Although the pandemic has been the focus of concern for the past two years, workers’ mandate has always been broader than that, and now their attention is returning to general health issues affecting women and children.

Public health infrastructure remains grossly underfunded in India, with a shortage of more than 600,000 doctors and two million nurses, according to a report by the Center for Disease Dynamics, Economics & Policy, a Washington-based research group and New Delhi.

India, a country of 1.4 billion people, has a poor health care record, especially for women and children. Malnutrition is widespread; infant and maternal mortality rates are high. The causes include poverty, lack of access to doctors in rural areas, resistance to modern medicine and a deep-rooted denial of women’s rights.

But health authorities have recently made remarkable progress in reducing death rates during childbirth. In March, the Federal Ministry of Health said the maternal mortality rate had risen from 122 to 103 deaths per 100,000 births from 2015 to 2019. The United Nations target of bringing it down to 70 by 2030 now seems at hand.

As part of this effort, India introduced a health plan in 2005 which, among other things, introduced incentives to give birth in a hospital.

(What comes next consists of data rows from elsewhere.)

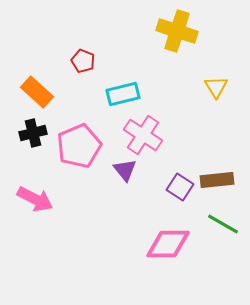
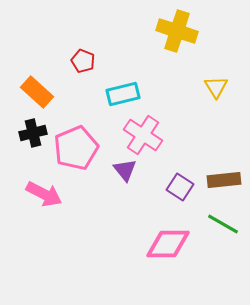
pink pentagon: moved 3 px left, 2 px down
brown rectangle: moved 7 px right
pink arrow: moved 9 px right, 5 px up
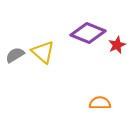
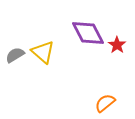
purple diamond: rotated 40 degrees clockwise
red star: rotated 12 degrees counterclockwise
orange semicircle: moved 5 px right; rotated 40 degrees counterclockwise
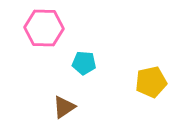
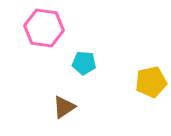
pink hexagon: rotated 6 degrees clockwise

But given both the difficulty of getting the word out in remote areas and widespread distrust of government programs, success would have been impossible without health workers gaining the trust of their communities, say experts.

Every morning, Ms. Jadoun, a history graduate, leaves her home, sometimes covering her face with her sari when the men are around, a mark of respect in rural areas. It serves an area with a population in the thousands.

In one home, she counseled a woman on childbirth preparation; at another, she wrote down the name of a woman who had just learned that she was pregnant. She will watch over her, give her iron tablets and register her name at a nearby public hospital.

“We are not only fighting superstition, but also traditional practices,” Ms Jadoun said. “But when I look at zero deaths of women in childbirth and healthy people around, I’m proud of what we’re doing.”

Anant Bhan, a public health researcher at Melaka Manipal Medical College in southern India, said the advantage of community-dwelling health workers has helped India address huge gaps in the delivery of health services in the most remote corners of the country.

“The challenge is that ASHA workers are still seen as volunteers and expected to do a lot of work by the government, without being paid enough,” he said.

On a recent afternoon, Sunita Jain, another health worker from Rajasthan, walked through a narrow lane of mud and brick houses in a village there, Kolara. She was visiting Diksha Sharma, whose due date was approaching.

Ms Sharma said her husband wanted her to deliver her second child at a private hospital dozens of miles away. Ms Jain sought to convince her that giving birth at a nearby free public hospital was safe.

“Do you want to take care of me?” Mrs. Sharma asked Mrs. Jain. Her mother-in-law listened attentively to the conversation. (In rural India, it is often the mothers-in-law who decide on childbirth issues.)

“Not only will we take care of you, but I will go with you to the hospital and stay there,” Ms Jain said. “Believe me, everything will be fine, like last time.”